So, what are your ‘must-have’s’ for a new car? Perhaps you’ve got a defined picture of the type of new car you’d like – you might only have a basic car type in mind, or you might have gone to the enth degree and have your make, model, and colour all picked out. Or perhaps you’re still working through the basics and are wondering whether a new or used vehicle is for you.

Whatever the case, here’s three questions you really want to ask yourself when you’re looking at a new or newer car to suit your needs.

What Safety Features Does This Car Offer?

Now, I’m not just talking about the ANCAP safety rating here – we’ve got an article on that here, if you want to check it out – I’m talking about the features that help add to the safety of the car. You’re probably familiar with acronym-named features such as ‘ABS’ (Anti-lock braking system): because of advances in safety and technology, there’s a whole new generation of acronym-named safety features out there. Here are the most common, and why they’re worth counting as ‘must-haves’ for your new car.

Electronic Stability Control (ESC)

Stability control is most helpful for vehicles with a high centre of gravity, but it’s helpful for nearly any car, and here’s why: ESC helps correct the type of swerve a driver might naturally pull if something ran in front of the car, if the car lost traction on the road, or if the corner just rounded happened to be tighter than expected. WIthout ESC, you’d probably pull hard one way, and then need to pull hard the other way to correct it. This turns into the kind of fishtail that results in an accident or collision. ESC helps stop that from happening in the first place.

Autonomous Emergency Braking (AEB)

The most common type of car collision is the rear-end. AEB uses radar to establish a buffer zone around your vehicle, and will automatically start to apply the brakes if a foreign object, be that another vehicle, wildlife, or pedestrian, enters that buffer zone. This feature buys the extra millisecond that means the difference between a collision and a close shave, and even if impact occurs, can significantly decrease the amount of damage taken by both parties.

Lane Departure Warning (LDW)

Fatigue is no friend to travelling swiftly. An LDW system alerts the driver should they begin to drift from their lane. While it won’t prevent a driver from microsleeping, it can be the nudge to encourage resting when needed.

Where Are The Pillars In This Car?

When researching this article, I found a lot of recommendations for reversing cameras. They were originally built for high vehicles like SUVs to prevent drivers from striking children (and other things) while reversing. Is there a place of recommendation for reversing cameras? Absolutely.

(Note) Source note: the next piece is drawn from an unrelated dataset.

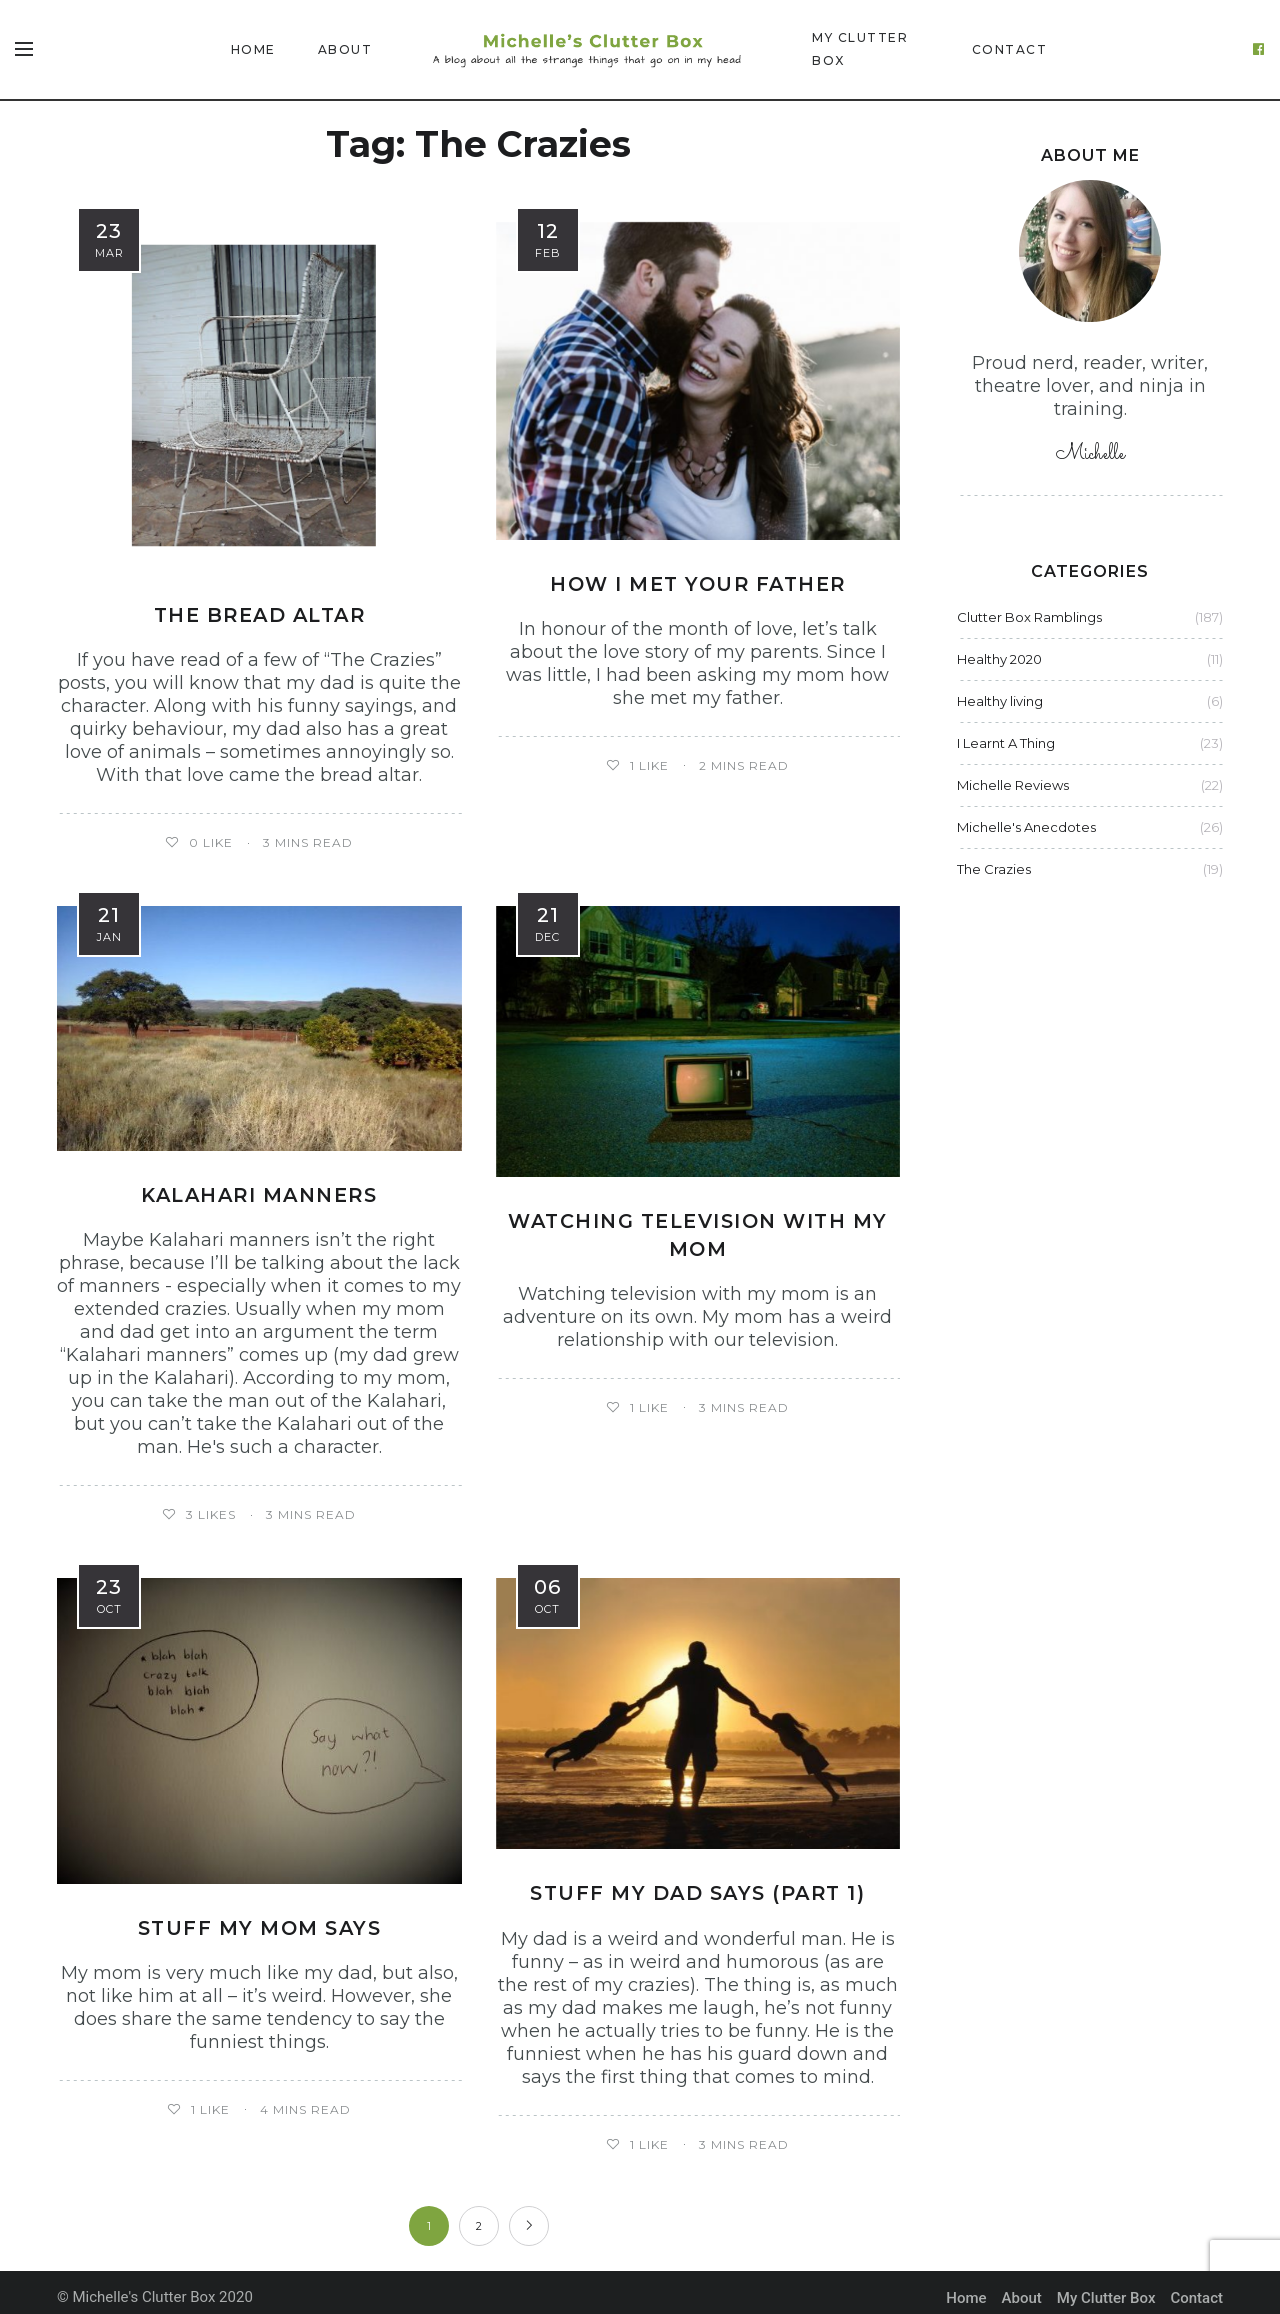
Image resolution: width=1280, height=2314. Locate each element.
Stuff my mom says (259, 1916)
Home (253, 49)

Before you start looking for a reversing camera, though, you should check the placement of the pillars in your ideal car. This is the kind of thing you’re only going to get a feel for by sitting in said ideal car. There’s no substitute for a head check – a reversing camera and your mirrors are still going to have blind spots.

When you have a look at your ideal car in person, do a head check and make sure that you can easily see what’s going on outside the car. If you have to crane your head around to see past the non-glass parts of the vehicle, it will need to be taken into consideration.

How Well Does The Car Connect To Your Devices?

At present, the penalty for using a mobile phone while driving sits at $319 and 4 demerit points. It’s $425 if you’re in a school zone, and the offense is subject to double demerits during long weekends and holiday periods. Evidently, the RMS doesn’t want drivers to be using their phones while driving. (It is super dangerous, after all).

Fortunately, most modern vehicles house technology for connecting to your device (via Bluetooth) to allow phone calls, music, and GPS navigation to be accessed through the car, all of which is at present, above board. If you use your phone for calls, or prefer to reach people while you’re driving, then this will be something to take into consideration.

The Wrap-Up

  • Check the safety features that new cars are boasting when researching. Decide which ones will be the most important for your needs, and prioritise the cars with those features.
  • There’s no substitute for a head check. When you physically assess your options, head check the car from the inside and make sure you’re satisfied with the field of view you’ve got. The smaller your blind spots, the safer you’ll be when reversing or turning.
  • If you prefer to be always-reachable on the mobile, make sure that the car you’re looking at has some method of phone connectivity to allow for safe and legal phonecalls.